How to speed up Applescript?

Hello EM,

Sorry for the long delay.

The Applescript Language Guide PDF defines the “a reference to” operator on pages 203, 204 and 205. Here’s a link: http://developer.apple.com/documentation/applescript/conceptual/applescriptlangguide/AppleScriptLanguageGuide.pdf It says it has several uses, one of which is the one I mentioned about accessing items in a list efficiently. It also gives example scripts that you can run to see for yourself. I can assure you it does work, although loading the whole script as a script object, as Adam Bell suggested, may provide the same speed gain. (I will try it when I have time, to see how it compares).

However, since you did NOT see any difference in speed, I wonder if your delay might be coming from somewhere else in your script. As with most complex problems, I think your best approach would be to “divide and conquer.” Since you suspect the list-checking part of the script, why not make a copy of your script and then delete or comment out all but the list checking. Also, I couldn’t tell where the file name strings you were checking were coming from. If they are coming from another list, bear in mind that you might want to use the “a reference to” operator for both lists. Can you load the entire list of 24000 file name strings into a list and then check your other list of name strings without doing any logging, data checking or other work? If so, and it turns out to run without bogging, work outward from there.

Here are some wild guesses:

How are you building your lists? I’m pretty sure that 24,000 cycles of:

set my_list to my_list and this_string

will take a lot longer than:

copy this_string to the end of my_list

and it should be even faster with:

copy this_string to the end of my_list_ref (where my_list_ref is a reference to my_list)

How about the data checking? Could your script be comparing the data to every item in the list? Can you remove the data checking then then run the script to see how it compares?

How about timing every piece of work so you can really see where the slowdown occurs?

Well, I’m sure you know all this. My guess is that you were hoping someone could spot the problem without you having to slog through a major rebuild. Sometimes the hard way is the only way.
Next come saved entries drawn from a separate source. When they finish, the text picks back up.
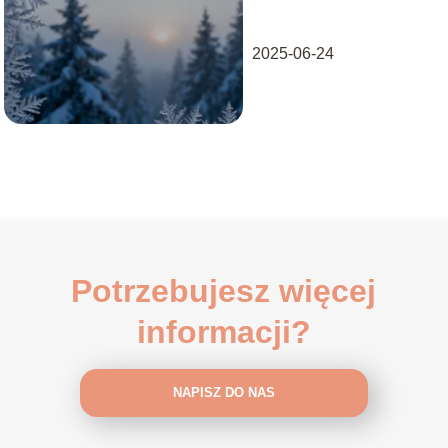
2025-06-24
Potrzebujesz więcej
informacji?
NAPISZ DO NAS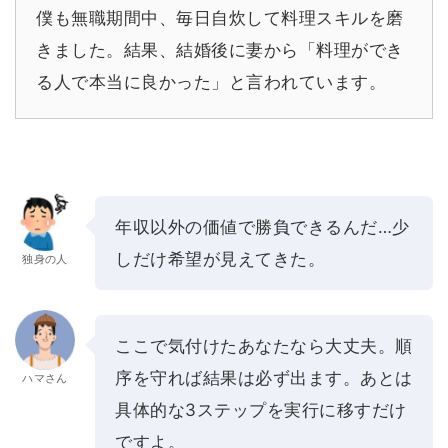
僕も無職期間中、毎日自炊して料理スキルを磨
きました。結果、結婚後に妻から「料理ができ
る人で本当に良かった」と言われています。
年収以外の価値で勝負できるんだ…少
しだけ希望が見えてきた。
独身の人
ここで気付けたあなたなら大丈夫。順
序を守れば結果は必ず出ます。あとは
ハマさん
具体的な3ステップを実行に移すだけ
ですよ。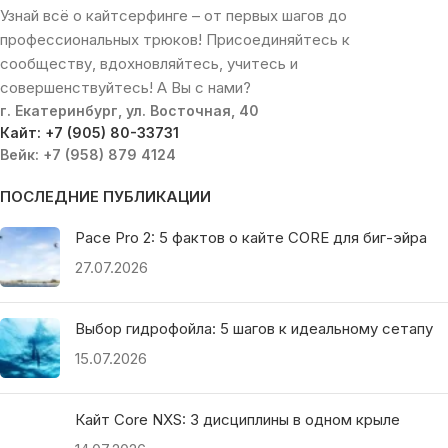
Узнай всё о кайтсерфинге – от первых шагов до
профессиональных трюков! Присоединяйтесь к
сообществу, вдохновляйтесь, учитесь и
совершенствуйтесь! А Вы с нами?
г. Екатеринбург, ул. Восточная, 40
Кайт: +7 (905) 80-33731
Вейк: +7 (958) 879 4124
ПОСЛЕДНИЕ ПУБЛИКАЦИИ
Pace Pro 2: 5 фактов о кайте CORE для биг-эйра
27.07.2026
Выбор гидрофойла: 5 шагов к идеальному сетапу
15.07.2026
Кайт Core NXS: 3 дисциплины в одном крыле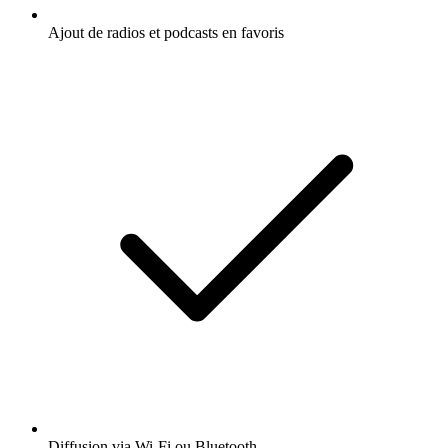
Ajout de radios et podcasts en favoris
Diffusion via Wi-Fi ou Bluetooth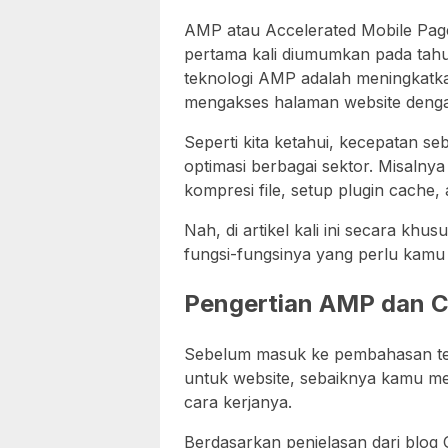
AMP atau Accelerated Mobile Pag
pertama kali diumumkan pada tahu
teknologi AMP adalah meningkatk
mengakses halaman website denga
Seperti kita ketahui, kecepatan seb
optimasi berbagai sektor. Misalnya
kompresi file, setup plugin cache
Nah, di artikel kali ini secara kh
fungsi-fungsinya yang perlu kamu 
Pengertian AMP dan C
Sebelum masuk ke pembahasan ter
untuk website, sebaiknya kamu mem
cara kerjanya.
Berdasarkan penjelasan dari blo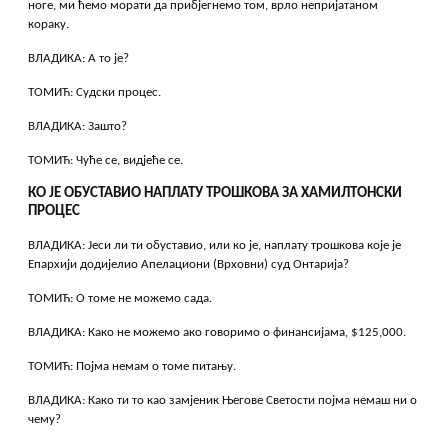
ноге, ми ћемо морати да прибјегнемо том, врло непријатаном
кораку.
ВЛАДИКА: А то је?
ТОМИЋ: Судски процес.
ВЛАДИКА: Зашто?
ТОМИЋ: Чуће се, видјеће се.
КО ЈЕ ОБУСТАВИО НАПЛАТУ ТРОШКОВА ЗА ХАМИЛТОНСКИ
ПРОЦЕС
ВЛАДИКА: Јеси ли ти обуставио, или ко је, наплату трошкова које је
Епархији додијелио Апелациони (Врховни) суд Онтарија?
ТОМИЋ: О томе не можемо сада.
ВЛАДИКА: Како не можемо ако говоримо о финансијама, $125,000.
ТОМИЋ: Појма немам о томе питању.
ВЛАДИКА: Како ти то као замјеник Његове Светости појма немаш ни о
чему?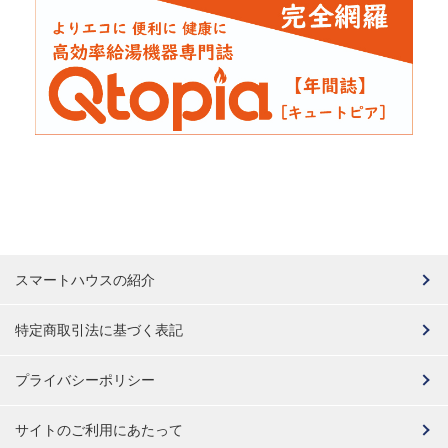
スマートハウスの紹介
特定商取引法に基づく表記
プライバシーポリシー
サイトのご利用にあたって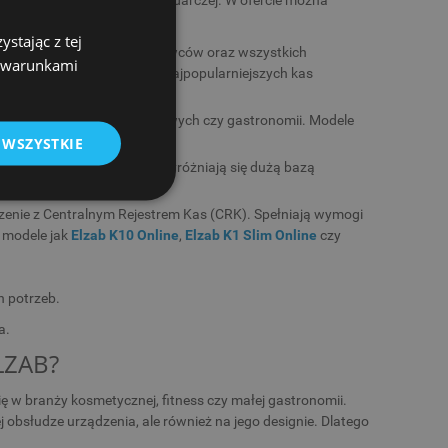
ch typów działalności gospodarczej. W ofercie można
stając z tej
stawicieli handlowych, dostawców oraz wszystkich
z warunkami
Elzab K10 ONLINE
, jedne z najpopularniejszych kas
w sklepach, punktach usługowych czy gastronomii. Modele
obsługą.
 WSZYSTKIE
ketów czy stacji paliw. Wyróżniają się dużą bazą
ykładem jest
Elzab Sigma
.
enie z Centralnym Rejestrem Kas (CRK). Spełniają wymogi
e modele jak
Elzab K10 Online
,
Elzab K1 Slim Online
czy
h potrzeb.
a.
LZAB?
ę w branży kosmetycznej, fitness czy małej gastronomii.
j obsłudze urządzenia, ale również na jego designie. Dlatego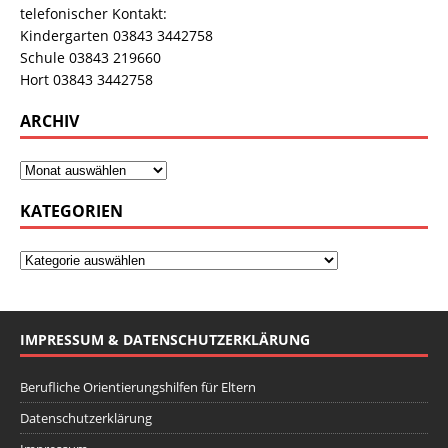
telefonischer Kontakt:
Kindergarten 03843 3442758
Schule 03843 219660
Hort 03843 3442758
ARCHIV
KATEGORIEN
IMPRESSUM & DATENSCHUTZERKLÄRUNG
Berufliche Orientierungshilfen für Eltern
Datenschutzerklärung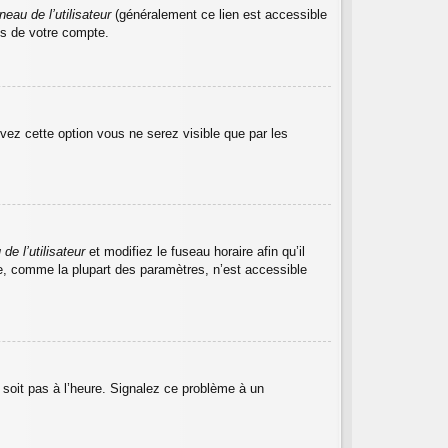
eau de l’utilisateur
(généralement ce lien est accessible
es de votre compte.
ivez cette option vous ne serez visible que par les
de l’utilisateur
et modifiez le fuseau horaire afin qu’il
re, comme la plupart des paramètres, n’est accessible
e soit pas à l’heure. Signalez ce problème à un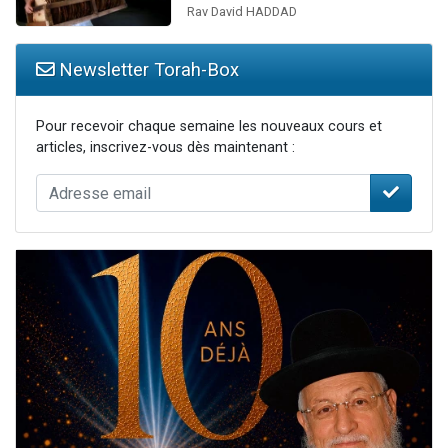
Rav David HADDAD
Newsletter Torah-Box
Pour recevoir chaque semaine les nouveaux cours et
articles, inscrivez-vous dès maintenant :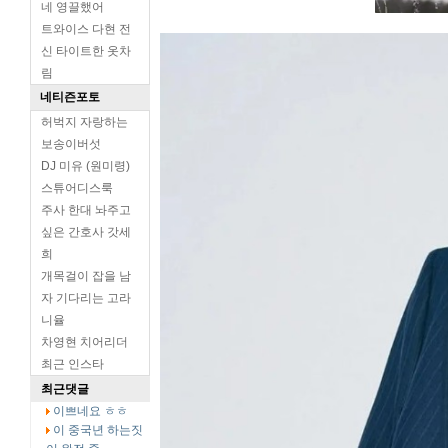
네 영끌했어
트와이스 다현 전
신 타이트한 옷차
림
네티즌포토
허벅지 자랑하는
보송이버섯
DJ 미유 (원미령)
스튜어디스룩
주사 한대 놔주고
싶은 간호사 갓세
희
개목걸이 잡을 남
자 기다리는 고라
니율
차영현 치어리더
최근 인스타
최근댓글
이쁘네요 ㅎㅎ
이 중국년 하는짓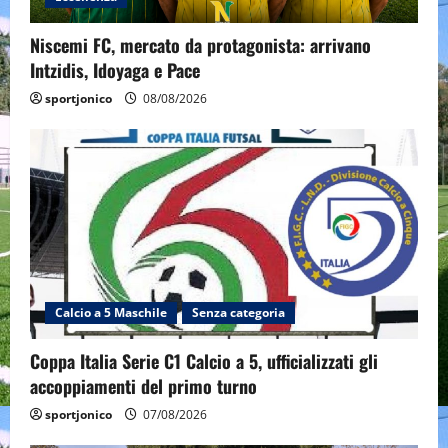
Niscemi FC, mercato da protagonista: arrivano
Intzidis, Idoyaga e Pace
sportjonico
08/08/2026
Calcio a 5 Maschile
Senza categoria
Coppa Italia Serie C1 Calcio a 5, ufficializzati gli
accoppiamenti del primo turno
sportjonico
07/08/2026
Be encouraged, I’m sure you can get it.

Wishing you complete success,
icta

Hi.

I haven’t studied the big script in the middle of this thread yet, so excuse me for that.

The a reference to technique works on the same principle as the script object idea mentioned near the top of the thread ” except that the script object solution is wrongly implemented. The idea is to use a reference to the list variable while accessing the list’s items.

The a reference to operator sets up a reference in another variable:

set my_list to {lots of items} 
set my_list_ref to a reference to my_list
--> my_list of «script»

my_list_ref refers to my_list as something belonging to the script. Through a quirk of AppleScript, accessing the list’s items using the reference is very much faster than accessing them using my_list directly. The process can be made slightly faster still by simply putting my in front of the original variable:

item i of my my_list
-- as opposed to:
item i of my_list_ref

The reference is the same in both cases, but it has to be retrieved and interpreted from my_list_ref, whereas it’s written directly into the script with my my_list.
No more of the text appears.